Los astrólogos al servicio de Herodes vertieron en los oídos del  rey que la epidemia no cesaría de momento y a este funesto presagio unieron la amenaza de que en esos días nacería un niño en Belén que, pasados los años, lo iba a destronar acabando con su chiringuito. Así que a grandes males, grandes remedios pensó él y aprovechando que tenía a las tropas movilizadas dio orden de que pasasen por la piedra a todo recién nacido en la zona, a lo que se aplicaron con toda la profesionalidad de la que siempre hacen muestra, sobre todo ante un enemigo tan indefenso.



Gracias a que el pastor de la pluma de ángel había pasado unas horas muy agradables con el capitán de la guardia palatina, pudo enterarse de los planes de Herodes, por lo que le faltó tiempo para acercarse a la casucha y explicarle a José el peligro que se avecinaba sobre ellos.

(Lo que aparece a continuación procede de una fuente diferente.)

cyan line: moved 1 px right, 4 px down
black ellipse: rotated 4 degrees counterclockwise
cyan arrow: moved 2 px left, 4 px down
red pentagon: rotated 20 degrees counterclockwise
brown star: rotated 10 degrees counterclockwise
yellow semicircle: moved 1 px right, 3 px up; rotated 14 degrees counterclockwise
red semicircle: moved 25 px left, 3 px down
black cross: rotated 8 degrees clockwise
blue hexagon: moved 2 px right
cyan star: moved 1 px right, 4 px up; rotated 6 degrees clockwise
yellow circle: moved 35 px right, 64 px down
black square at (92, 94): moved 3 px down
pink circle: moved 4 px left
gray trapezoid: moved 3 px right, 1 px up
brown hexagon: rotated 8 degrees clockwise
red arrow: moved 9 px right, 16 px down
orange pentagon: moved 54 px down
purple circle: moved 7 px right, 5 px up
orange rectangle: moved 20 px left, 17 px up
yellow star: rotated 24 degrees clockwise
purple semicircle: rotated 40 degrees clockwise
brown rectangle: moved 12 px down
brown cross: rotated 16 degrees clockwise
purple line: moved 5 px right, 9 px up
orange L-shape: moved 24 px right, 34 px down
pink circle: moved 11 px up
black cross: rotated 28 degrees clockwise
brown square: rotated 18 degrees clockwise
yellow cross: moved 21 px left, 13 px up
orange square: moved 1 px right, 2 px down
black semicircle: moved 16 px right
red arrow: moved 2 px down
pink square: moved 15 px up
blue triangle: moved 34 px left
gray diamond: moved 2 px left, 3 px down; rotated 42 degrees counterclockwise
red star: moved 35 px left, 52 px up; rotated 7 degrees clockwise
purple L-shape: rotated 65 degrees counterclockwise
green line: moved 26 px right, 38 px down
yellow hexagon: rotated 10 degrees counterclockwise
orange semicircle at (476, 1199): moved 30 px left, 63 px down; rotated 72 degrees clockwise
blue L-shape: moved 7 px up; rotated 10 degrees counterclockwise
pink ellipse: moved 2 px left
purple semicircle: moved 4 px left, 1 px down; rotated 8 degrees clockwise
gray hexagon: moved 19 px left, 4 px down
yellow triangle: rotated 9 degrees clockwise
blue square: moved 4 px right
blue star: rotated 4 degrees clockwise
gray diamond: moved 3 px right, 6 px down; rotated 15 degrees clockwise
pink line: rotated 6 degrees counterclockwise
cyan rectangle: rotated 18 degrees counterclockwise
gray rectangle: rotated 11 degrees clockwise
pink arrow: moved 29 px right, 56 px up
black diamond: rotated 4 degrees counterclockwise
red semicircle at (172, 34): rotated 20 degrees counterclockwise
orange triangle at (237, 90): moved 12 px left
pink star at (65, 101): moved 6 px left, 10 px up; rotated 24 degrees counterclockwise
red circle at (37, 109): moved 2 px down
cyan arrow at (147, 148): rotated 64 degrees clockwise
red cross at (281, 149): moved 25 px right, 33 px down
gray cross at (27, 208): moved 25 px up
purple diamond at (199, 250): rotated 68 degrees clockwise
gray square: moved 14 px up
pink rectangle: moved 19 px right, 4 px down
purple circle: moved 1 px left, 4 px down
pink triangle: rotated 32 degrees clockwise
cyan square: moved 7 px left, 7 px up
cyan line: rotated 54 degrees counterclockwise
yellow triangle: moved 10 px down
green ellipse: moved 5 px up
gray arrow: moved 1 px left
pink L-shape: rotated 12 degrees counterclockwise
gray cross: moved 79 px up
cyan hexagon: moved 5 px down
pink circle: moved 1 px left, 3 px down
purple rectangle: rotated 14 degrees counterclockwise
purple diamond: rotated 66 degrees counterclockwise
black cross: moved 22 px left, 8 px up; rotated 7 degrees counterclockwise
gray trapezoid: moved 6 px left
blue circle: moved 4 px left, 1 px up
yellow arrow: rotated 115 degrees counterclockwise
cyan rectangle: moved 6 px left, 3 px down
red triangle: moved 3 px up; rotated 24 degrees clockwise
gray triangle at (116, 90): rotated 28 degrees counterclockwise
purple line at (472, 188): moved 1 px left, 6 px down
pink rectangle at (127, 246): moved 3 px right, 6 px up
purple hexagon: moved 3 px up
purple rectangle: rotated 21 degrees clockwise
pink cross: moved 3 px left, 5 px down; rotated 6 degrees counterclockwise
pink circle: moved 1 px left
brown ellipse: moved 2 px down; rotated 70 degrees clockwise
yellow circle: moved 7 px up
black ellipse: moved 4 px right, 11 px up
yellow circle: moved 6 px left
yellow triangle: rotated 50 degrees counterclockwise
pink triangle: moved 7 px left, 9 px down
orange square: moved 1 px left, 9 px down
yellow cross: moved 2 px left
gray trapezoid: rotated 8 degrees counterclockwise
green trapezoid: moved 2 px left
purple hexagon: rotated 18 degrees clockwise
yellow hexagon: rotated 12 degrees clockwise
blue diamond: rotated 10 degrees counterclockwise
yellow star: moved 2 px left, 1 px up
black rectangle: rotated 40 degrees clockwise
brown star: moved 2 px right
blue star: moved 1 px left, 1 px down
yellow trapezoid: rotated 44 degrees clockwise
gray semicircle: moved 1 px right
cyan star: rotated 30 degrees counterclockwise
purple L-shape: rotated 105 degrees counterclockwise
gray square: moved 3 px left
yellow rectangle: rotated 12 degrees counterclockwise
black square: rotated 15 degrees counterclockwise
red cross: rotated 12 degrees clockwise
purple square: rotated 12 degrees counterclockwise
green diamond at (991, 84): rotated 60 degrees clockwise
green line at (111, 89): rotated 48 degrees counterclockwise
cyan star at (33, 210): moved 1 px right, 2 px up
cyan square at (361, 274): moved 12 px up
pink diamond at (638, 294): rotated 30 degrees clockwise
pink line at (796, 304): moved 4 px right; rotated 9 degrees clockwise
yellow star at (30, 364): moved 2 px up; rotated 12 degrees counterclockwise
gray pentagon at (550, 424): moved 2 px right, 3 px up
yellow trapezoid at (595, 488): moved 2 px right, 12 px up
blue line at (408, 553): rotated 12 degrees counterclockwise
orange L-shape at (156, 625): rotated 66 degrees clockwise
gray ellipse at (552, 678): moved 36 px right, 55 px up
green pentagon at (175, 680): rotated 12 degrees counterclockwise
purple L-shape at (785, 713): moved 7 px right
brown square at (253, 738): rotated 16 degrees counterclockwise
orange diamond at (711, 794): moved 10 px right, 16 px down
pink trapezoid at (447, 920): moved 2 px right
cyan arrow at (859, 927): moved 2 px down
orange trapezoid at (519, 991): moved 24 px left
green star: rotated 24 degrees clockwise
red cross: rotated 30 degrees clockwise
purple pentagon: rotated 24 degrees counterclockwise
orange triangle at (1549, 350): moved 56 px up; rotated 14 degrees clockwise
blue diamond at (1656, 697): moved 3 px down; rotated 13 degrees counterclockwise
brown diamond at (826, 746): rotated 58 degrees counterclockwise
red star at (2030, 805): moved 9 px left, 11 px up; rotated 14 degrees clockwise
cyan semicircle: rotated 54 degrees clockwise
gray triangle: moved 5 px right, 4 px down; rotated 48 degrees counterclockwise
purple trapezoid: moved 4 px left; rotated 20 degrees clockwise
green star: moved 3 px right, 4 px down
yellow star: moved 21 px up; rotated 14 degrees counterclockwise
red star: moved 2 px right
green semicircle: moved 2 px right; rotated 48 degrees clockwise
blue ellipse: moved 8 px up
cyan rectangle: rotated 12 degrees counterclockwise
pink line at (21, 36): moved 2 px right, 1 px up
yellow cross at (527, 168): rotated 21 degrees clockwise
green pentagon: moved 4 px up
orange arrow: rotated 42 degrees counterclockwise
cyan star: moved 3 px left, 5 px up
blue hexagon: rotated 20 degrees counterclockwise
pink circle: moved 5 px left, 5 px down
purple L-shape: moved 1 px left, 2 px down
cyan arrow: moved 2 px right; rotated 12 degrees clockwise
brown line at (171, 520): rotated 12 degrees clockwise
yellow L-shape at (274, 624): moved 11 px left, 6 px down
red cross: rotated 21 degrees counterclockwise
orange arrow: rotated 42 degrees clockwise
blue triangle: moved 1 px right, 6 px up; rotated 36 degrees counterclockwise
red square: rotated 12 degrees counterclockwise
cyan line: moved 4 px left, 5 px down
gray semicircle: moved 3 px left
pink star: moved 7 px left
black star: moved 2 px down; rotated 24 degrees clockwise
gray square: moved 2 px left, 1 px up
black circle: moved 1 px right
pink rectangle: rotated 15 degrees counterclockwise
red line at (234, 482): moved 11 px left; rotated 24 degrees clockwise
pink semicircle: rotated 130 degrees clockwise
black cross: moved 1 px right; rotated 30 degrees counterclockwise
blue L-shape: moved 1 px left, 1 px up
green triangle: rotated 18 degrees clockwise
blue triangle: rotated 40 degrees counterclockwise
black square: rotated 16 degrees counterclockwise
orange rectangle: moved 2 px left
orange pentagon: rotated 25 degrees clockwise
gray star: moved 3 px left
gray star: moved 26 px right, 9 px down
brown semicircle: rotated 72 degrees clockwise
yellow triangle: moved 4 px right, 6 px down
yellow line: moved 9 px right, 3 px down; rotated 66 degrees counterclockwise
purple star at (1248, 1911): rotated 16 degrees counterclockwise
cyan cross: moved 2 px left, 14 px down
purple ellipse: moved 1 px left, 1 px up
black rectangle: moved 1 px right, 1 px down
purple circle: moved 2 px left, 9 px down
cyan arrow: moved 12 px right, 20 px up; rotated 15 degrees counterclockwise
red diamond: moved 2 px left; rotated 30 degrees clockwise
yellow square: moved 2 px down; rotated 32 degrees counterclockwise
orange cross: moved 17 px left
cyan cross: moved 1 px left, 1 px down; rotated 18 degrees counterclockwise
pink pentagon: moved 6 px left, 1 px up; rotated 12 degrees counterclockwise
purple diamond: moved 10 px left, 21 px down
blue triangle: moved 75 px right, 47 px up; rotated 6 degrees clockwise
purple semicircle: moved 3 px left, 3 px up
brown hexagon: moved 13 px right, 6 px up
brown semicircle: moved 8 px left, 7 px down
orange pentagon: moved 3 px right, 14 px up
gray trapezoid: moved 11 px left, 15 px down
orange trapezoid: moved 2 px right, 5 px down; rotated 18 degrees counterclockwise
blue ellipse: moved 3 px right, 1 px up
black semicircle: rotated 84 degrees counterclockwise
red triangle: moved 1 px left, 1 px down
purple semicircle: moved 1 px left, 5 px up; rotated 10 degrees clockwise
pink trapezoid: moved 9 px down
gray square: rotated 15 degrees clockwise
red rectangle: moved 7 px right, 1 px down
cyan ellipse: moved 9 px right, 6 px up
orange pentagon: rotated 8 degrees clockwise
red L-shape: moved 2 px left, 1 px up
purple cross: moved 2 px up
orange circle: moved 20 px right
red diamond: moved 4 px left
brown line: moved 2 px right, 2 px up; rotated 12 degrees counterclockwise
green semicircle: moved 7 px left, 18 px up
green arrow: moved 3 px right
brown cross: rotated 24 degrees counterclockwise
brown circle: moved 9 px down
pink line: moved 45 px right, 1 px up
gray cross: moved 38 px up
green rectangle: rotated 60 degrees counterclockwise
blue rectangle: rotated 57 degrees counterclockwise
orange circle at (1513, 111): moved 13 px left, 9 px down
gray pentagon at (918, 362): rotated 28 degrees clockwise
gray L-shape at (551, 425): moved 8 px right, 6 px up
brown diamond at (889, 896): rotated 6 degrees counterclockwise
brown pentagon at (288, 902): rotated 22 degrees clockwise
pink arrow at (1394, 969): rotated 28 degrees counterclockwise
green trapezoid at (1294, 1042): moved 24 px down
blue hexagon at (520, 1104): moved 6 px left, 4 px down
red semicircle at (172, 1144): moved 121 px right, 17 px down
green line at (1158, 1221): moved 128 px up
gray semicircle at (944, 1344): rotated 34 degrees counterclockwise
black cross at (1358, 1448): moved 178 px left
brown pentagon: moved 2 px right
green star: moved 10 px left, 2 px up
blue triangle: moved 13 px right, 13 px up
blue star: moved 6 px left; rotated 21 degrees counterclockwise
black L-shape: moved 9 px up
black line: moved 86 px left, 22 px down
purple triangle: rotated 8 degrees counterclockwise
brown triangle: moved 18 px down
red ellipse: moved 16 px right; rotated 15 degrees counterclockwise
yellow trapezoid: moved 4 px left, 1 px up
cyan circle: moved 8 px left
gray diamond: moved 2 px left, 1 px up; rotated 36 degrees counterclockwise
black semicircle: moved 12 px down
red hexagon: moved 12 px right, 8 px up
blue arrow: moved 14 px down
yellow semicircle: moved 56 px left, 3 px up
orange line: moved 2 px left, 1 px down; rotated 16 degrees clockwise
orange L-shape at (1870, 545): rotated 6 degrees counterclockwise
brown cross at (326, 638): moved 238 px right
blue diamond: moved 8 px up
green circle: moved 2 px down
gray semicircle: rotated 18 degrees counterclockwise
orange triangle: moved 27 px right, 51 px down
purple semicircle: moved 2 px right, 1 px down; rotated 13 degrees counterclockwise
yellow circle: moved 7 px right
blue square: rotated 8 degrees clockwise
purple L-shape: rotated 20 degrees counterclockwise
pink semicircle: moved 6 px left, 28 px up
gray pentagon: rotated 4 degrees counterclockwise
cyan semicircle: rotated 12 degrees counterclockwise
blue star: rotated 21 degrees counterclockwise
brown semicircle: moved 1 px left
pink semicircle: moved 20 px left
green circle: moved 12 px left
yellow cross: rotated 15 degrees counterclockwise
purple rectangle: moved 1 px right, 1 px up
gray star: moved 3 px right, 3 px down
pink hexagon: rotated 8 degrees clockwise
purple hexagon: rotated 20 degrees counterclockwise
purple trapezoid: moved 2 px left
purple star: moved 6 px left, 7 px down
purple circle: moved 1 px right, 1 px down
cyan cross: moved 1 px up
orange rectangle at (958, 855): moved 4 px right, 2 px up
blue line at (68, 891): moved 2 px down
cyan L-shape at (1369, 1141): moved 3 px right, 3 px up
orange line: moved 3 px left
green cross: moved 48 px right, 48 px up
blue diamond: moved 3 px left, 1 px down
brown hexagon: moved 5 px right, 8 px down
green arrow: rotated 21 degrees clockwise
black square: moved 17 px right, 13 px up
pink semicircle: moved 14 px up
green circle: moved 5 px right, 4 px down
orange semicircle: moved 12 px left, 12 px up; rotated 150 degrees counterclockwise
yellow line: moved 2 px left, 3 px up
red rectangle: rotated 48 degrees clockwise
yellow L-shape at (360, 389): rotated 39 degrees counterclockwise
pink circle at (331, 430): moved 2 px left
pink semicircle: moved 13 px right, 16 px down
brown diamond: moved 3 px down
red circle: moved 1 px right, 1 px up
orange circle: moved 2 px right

José montó a María y al niño sobre el burro, hizo un hatillo con cuatro trapos y le dijo al pastor que se quedase con la vaca y aprovechando la luz del amanecer enfilaron un angosto camino entre las montañas, mientras el pastor le decía adiós con una mano mientras con la otra quitaba una lagrima furtiva de su mejilla.

María preguntó a José hacia donde se dirigían y el contestó  " siempre al sur ". Al sur se encontraba Egipto, una tierra hermosa,  llena de sol y libre de la peste y hacia allí encaminaron sus pasos.